The Clothed Cook has a few words of wisdom for you: Suck it up. You can keep your sparse spice cabinet and flat-flavored food. Or you can create magical delights that will make your guests go, “What is that?” I’ll take the latter, even if it means an extra armload on moving day. 

I’d never leave any of my spices behind (except maybe tarragon...grody). But if forced to choose, I could get pretty far with just the following:
  • Cumin
  • Cayenne pepper
  • Curry powder blend
  • Cinnamon
Ground ginger powder and dried herbs (especially oregano and cilantro) get a lot of play, but usually because I don’t have fresh on hand.

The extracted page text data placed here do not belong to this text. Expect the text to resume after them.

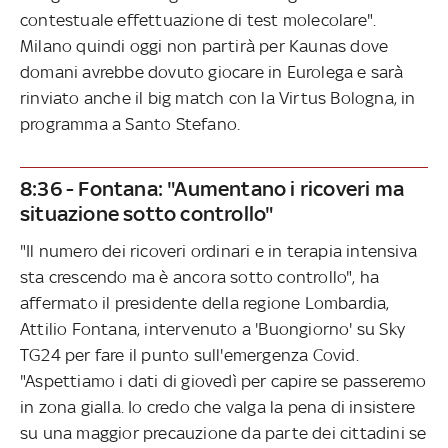
contestuale effettuazione di test molecolare".
Milano quindi oggi non partirà per Kaunas dove
domani avrebbe dovuto giocare in Eurolega e sarà
rinviato anche il big match con la Virtus Bologna, in
programma a Santo Stefano.
8:36 - Fontana: "Aumentano i ricoveri ma
situazione sotto controllo"
"Il numero dei ricoveri ordinari e in terapia intensiva
sta crescendo ma è ancora sotto controllo", ha
affermato il presidente della regione Lombardia,
Attilio Fontana, intervenuto a 'Buongiorno' su Sky
TG24 per fare il punto sull'emergenza Covid.
"Aspettiamo i dati di giovedì per capire se passeremo
in zona gialla. Io credo che valga la pena di insistere
su una maggior precauzione da parte dei cittadini se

Those four spices will open up a world of recipes you could never attempt with seasoning and garlic powder alone.The Tarka Dal recipe below has more, but I’ve jotted down thoughts on where you can scrimp in the Notes for the Naked. I saw this recipe on the Cooking Channel, and it looked so tasty that I bounded over to my kitchen and whipped it up right there. The pureed garlic-tomato mixture infuses the sauce with flavor, and the ginger matchsticks are a tasty surprise every few bites. And, of course, the spices turn this stew from standard to sublime.

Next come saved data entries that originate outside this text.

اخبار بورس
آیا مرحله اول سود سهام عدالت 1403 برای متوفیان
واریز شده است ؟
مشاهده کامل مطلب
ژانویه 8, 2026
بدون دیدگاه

I may die trapped beneath all my crap, but at least I’ll be well-fed.

Tarka White Bean
Modified from Indian Food Made Easy

Ingredients:
9 ounces dried white beans + ~1.75 pints water, or 1 can of beans, drained
3 tablespoons vegetable oil
1 tablespoon cumin powder
1 small onion, chopped
1/8 teaspoon cayenne pepper, or to taste
A shake of red pepper flakes (optional)
1 (3/4-inch) piece fresh ginger, peeled and cut into thin strips
3-5 cloves garlic, peeled and left whole
3 tomatoes (not plum or cherry, but any other kind), chopped
2 teaspoon curry powder
3/4 teaspoon garam masala
Kosher salt and freshly ground black pepper
Handful chopped fresh cilantro leaves
Squeeze of lemon juice
My stick blender, Pope Julius. By far my
most-used kitchen gadget.

Directions:
  • If you’re using canned beans, skip to the next step. For dried beans: Preheat an oven to 325 degrees Fahrenheit. Pour dry white beans (no soak necessary) into a 3-qt. Dutch oven or any oven-safe pan. Add enough cool water to the pot to cover 1 inch above the beans. Securely place the lid on the Dutch oven or wrap the top in aluminum foil. Bake the beans for 75 minutes in the oven. After 75 minutes, remove, stir them, and check their tenderness. If they’re not done, cook for longer, making sure there’s enough water to cover them.
  • Meanwhile, heat the oil in a pan over a medium heat. Add the cumin and fry for 20 to 30 seconds. Add the onion, ginger, and pepper flakes if you're using them, and fry for 4 to 5 minutes, or until golden brown.
  • Blend the garlic and tomatoes to a puree in a food processor or blender. Add the puree to the pan, and stir well to combine. Add the curry powder, garam masala if you have it, cayenne, and 3 1/2 ounces of water to the pan, and stir well to combine. Season the mixture with salt, to taste, and simmer over a medium heat for 15 to 20 minutes, or until the oil from the sauce has risen to the surface of the sauce.
  • Add the beans to the sauce, and stir well, adding more water as necessary, to loosen the mixture. Bring the mixture to a boil, and season, to taste, with salt, and freshly ground black pepper. Stir in the chopped cilantro and lemon juice just before serving.

Notes for the Naked:
  • Dried beans are less mushy and generally tastier than canned, but way more inconvenient. Unless you've got an afternoon, go with canned.
  • As the author of the original recipe, Anjum Anand, notes, plum tomatoes are too sweet for this recipe. Normal supermarket tomatoes work fine here. I think fresh tastes better, but canned chopped or crushed tomatoes should be OK, too.
  • A note on the spices: garam masala is a spice mix with pepper, cloves, cinnamon, coriander, etc. If you’re trying to reduce your spice purchases, you can just up your dose of curry powder by another ¾ teaspoon. I skipped the turmeric and coriander from the original recipe because my curry powder has tons of those two ingredients.
  • I’ve also made this recipe with dal (dried yellow split peas), but actually prefer the creamier white beans here. Feel free to use whatever you’ve got, though—lentils and chickpeas would also work well.